• DESCRIPTION OF THE TASK: Transcribe each of the entries exactly.

• DATASET CONTENT:

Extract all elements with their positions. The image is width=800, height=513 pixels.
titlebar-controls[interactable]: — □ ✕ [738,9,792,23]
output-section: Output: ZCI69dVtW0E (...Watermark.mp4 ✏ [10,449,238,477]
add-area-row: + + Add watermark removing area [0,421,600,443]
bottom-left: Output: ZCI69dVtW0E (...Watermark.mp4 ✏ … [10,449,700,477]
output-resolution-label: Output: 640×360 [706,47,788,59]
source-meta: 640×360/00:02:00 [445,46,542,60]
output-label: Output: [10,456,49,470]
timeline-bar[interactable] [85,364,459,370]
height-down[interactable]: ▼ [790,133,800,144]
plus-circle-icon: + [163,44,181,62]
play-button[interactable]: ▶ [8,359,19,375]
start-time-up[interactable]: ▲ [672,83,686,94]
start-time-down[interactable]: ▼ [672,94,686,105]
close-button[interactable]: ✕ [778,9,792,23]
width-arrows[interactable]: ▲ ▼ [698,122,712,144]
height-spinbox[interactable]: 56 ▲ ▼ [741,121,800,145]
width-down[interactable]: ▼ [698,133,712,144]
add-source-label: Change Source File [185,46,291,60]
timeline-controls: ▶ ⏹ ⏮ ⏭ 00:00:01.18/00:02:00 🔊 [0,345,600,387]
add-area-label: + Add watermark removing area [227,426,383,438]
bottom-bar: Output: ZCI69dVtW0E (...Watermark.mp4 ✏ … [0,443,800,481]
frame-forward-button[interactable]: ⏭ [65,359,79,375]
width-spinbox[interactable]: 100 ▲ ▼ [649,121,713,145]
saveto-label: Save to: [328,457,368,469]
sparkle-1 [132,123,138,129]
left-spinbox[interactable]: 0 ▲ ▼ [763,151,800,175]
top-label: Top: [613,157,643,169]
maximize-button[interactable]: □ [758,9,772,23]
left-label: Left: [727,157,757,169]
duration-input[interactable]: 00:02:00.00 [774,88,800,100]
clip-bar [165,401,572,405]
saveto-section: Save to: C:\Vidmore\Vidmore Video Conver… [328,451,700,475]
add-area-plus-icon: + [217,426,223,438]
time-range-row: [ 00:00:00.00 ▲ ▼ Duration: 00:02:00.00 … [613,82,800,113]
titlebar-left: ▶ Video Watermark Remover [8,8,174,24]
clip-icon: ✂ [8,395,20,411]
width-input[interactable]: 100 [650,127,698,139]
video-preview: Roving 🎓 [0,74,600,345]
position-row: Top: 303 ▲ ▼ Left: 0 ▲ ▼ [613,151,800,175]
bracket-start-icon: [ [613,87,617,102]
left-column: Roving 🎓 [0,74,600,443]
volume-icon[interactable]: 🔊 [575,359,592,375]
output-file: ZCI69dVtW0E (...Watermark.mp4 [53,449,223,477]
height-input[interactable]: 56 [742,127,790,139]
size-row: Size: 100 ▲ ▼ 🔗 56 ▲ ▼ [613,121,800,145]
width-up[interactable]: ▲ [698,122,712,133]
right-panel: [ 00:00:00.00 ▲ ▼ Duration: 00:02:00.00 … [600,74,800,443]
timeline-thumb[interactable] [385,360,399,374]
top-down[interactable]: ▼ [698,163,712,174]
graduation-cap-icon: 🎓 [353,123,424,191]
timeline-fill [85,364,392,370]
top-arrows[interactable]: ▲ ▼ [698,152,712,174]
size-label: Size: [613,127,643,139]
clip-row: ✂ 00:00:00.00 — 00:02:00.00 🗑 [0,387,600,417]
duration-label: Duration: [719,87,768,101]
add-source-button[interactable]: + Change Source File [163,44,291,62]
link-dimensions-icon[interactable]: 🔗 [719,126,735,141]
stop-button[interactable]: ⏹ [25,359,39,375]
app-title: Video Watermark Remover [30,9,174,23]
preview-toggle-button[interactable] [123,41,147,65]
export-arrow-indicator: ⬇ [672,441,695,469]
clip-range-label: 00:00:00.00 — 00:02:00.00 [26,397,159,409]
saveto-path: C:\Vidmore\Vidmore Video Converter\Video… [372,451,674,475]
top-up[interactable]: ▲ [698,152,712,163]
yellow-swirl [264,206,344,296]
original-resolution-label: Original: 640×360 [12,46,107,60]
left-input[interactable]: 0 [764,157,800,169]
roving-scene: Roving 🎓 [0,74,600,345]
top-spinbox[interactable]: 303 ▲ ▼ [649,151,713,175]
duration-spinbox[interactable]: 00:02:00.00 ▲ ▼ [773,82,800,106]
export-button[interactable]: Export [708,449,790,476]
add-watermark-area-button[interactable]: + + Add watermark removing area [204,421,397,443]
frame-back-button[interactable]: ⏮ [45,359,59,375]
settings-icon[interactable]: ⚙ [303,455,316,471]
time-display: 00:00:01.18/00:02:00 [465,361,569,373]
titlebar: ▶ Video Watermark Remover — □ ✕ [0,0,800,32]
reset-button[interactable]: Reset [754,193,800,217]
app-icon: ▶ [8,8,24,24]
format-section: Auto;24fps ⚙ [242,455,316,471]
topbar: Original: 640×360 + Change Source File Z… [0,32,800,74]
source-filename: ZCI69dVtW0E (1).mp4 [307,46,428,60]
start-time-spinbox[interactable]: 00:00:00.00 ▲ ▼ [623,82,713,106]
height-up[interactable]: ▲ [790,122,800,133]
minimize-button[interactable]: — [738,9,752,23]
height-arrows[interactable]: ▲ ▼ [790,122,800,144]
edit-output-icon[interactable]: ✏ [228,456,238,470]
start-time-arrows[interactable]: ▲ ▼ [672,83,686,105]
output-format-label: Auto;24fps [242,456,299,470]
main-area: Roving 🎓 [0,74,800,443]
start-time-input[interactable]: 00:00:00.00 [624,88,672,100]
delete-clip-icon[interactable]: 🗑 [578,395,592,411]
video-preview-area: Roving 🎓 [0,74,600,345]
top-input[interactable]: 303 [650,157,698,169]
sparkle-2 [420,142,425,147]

• RESPONSE TO THIS TASK:
Extract all elements with their positions. The image is width=800, height=513 pixels.
titlebar-controls[interactable]: — □ ✕ [738,9,792,23]
output-section: Output: ZCI69dVtW0E (...Watermark.mp4 ✏ [10,449,238,477]
add-area-row: + + Add watermark removing area [0,421,600,443]
bottom-left: Output: ZCI69dVtW0E (...Watermark.mp4 ✏ … [10,449,700,477]
output-resolution-label: Output: 640×360 [706,47,788,59]
source-meta: 640×360/00:02:00 [445,46,542,60]
output-label: Output: [10,456,49,470]
timeline-bar[interactable] [85,364,459,370]
height-down[interactable]: ▼ [790,133,800,144]
plus-circle-icon: + [163,44,181,62]
play-button[interactable]: ▶ [8,359,19,375]
start-time-up[interactable]: ▲ [672,83,686,94]
start-time-down[interactable]: ▼ [672,94,686,105]
close-button[interactable]: ✕ [778,9,792,23]
width-arrows[interactable]: ▲ ▼ [698,122,712,144]
height-spinbox[interactable]: 56 ▲ ▼ [741,121,800,145]
width-down[interactable]: ▼ [698,133,712,144]
add-source-label: Change Source File [185,46,291,60]
timeline-controls: ▶ ⏹ ⏮ ⏭ 00:00:01.18/00:02:00 🔊 [0,345,600,387]
add-area-label: + Add watermark removing area [227,426,383,438]
bottom-bar: Output: ZCI69dVtW0E (...Watermark.mp4 ✏ … [0,443,800,481]
frame-forward-button[interactable]: ⏭ [65,359,79,375]
width-spinbox[interactable]: 100 ▲ ▼ [649,121,713,145]
saveto-label: Save to: [328,457,368,469]
sparkle-1 [132,123,138,129]
left-spinbox[interactable]: 0 ▲ ▼ [763,151,800,175]
top-label: Top: [613,157,643,169]
maximize-button[interactable]: □ [758,9,772,23]
left-label: Left: [727,157,757,169]
duration-input[interactable]: 00:02:00.00 [774,88,800,100]
clip-bar [165,401,572,405]
saveto-section: Save to: C:\Vidmore\Vidmore Video Conver… [328,451,700,475]
add-area-plus-icon: + [217,426,223,438]
time-range-row: [ 00:00:00.00 ▲ ▼ Duration: 00:02:00.00 … [613,82,800,113]
titlebar-left: ▶ Video Watermark Remover [8,8,174,24]
clip-icon: ✂ [8,395,20,411]
width-input[interactable]: 100 [650,127,698,139]
video-preview: Roving 🎓 [0,74,600,345]
position-row: Top: 303 ▲ ▼ Left: 0 ▲ ▼ [613,151,800,175]
bracket-start-icon: [ [613,87,617,102]
left-column: Roving 🎓 [0,74,600,443]
volume-icon[interactable]: 🔊 [575,359,592,375]
output-file: ZCI69dVtW0E (...Watermark.mp4 [53,449,223,477]
height-input[interactable]: 56 [742,127,790,139]
size-row: Size: 100 ▲ ▼ 🔗 56 ▲ ▼ [613,121,800,145]
width-up[interactable]: ▲ [698,122,712,133]
right-panel: [ 00:00:00.00 ▲ ▼ Duration: 00:02:00.00 … [600,74,800,443]
timeline-thumb[interactable] [385,360,399,374]
top-down[interactable]: ▼ [698,163,712,174]
graduation-cap-icon: 🎓 [353,123,424,191]
timeline-fill [85,364,392,370]
top-arrows[interactable]: ▲ ▼ [698,152,712,174]
size-label: Size: [613,127,643,139]
clip-row: ✂ 00:00:00.00 — 00:02:00.00 🗑 [0,387,600,417]
duration-label: Duration: [719,87,768,101]
add-source-button[interactable]: + Change Source File [163,44,291,62]
link-dimensions-icon[interactable]: 🔗 [719,126,735,141]
stop-button[interactable]: ⏹ [25,359,39,375]
app-title: Video Watermark Remover [30,9,174,23]
preview-toggle-button[interactable] [123,41,147,65]
export-arrow-indicator: ⬇ [672,441,695,469]
clip-range-label: 00:00:00.00 — 00:02:00.00 [26,397,159,409]
saveto-path: C:\Vidmore\Vidmore Video Converter\Video… [372,451,674,475]
top-up[interactable]: ▲ [698,152,712,163]
yellow-swirl [264,206,344,296]
original-resolution-label: Original: 640×360 [12,46,107,60]
left-input[interactable]: 0 [764,157,800,169]
roving-scene: Roving 🎓 [0,74,600,345]
top-spinbox[interactable]: 303 ▲ ▼ [649,151,713,175]
duration-spinbox[interactable]: 00:02:00.00 ▲ ▼ [773,82,800,106]
export-button[interactable]: Export [708,449,790,476]
add-watermark-area-button[interactable]: + + Add watermark removing area [204,421,397,443]
frame-back-button[interactable]: ⏮ [45,359,59,375]
settings-icon[interactable]: ⚙ [303,455,316,471]
time-display: 00:00:01.18/00:02:00 [465,361,569,373]
titlebar: ▶ Video Watermark Remover — □ ✕ [0,0,800,32]
reset-button[interactable]: Reset [754,193,800,217]
app-icon: ▶ [8,8,24,24]
format-section: Auto;24fps ⚙ [242,455,316,471]
topbar: Original: 640×360 + Change Source File Z… [0,32,800,74]
source-filename: ZCI69dVtW0E (1).mp4 [307,46,428,60]
start-time-spinbox[interactable]: 00:00:00.00 ▲ ▼ [623,82,713,106]
height-up[interactable]: ▲ [790,122,800,133]
minimize-button[interactable]: — [738,9,752,23]
height-arrows[interactable]: ▲ ▼ [790,122,800,144]
edit-output-icon[interactable]: ✏ [228,456,238,470]
start-time-arrows[interactable]: ▲ ▼ [672,83,686,105]
output-format-label: Auto;24fps [242,456,299,470]
main-area: Roving 🎓 [0,74,800,443]
start-time-input[interactable]: 00:00:00.00 [624,88,672,100]
delete-clip-icon[interactable]: 🗑 [578,395,592,411]
video-preview-area: Roving 🎓 [0,74,600,345]
top-input[interactable]: 303 [650,157,698,169]
sparkle-2 [420,142,425,147]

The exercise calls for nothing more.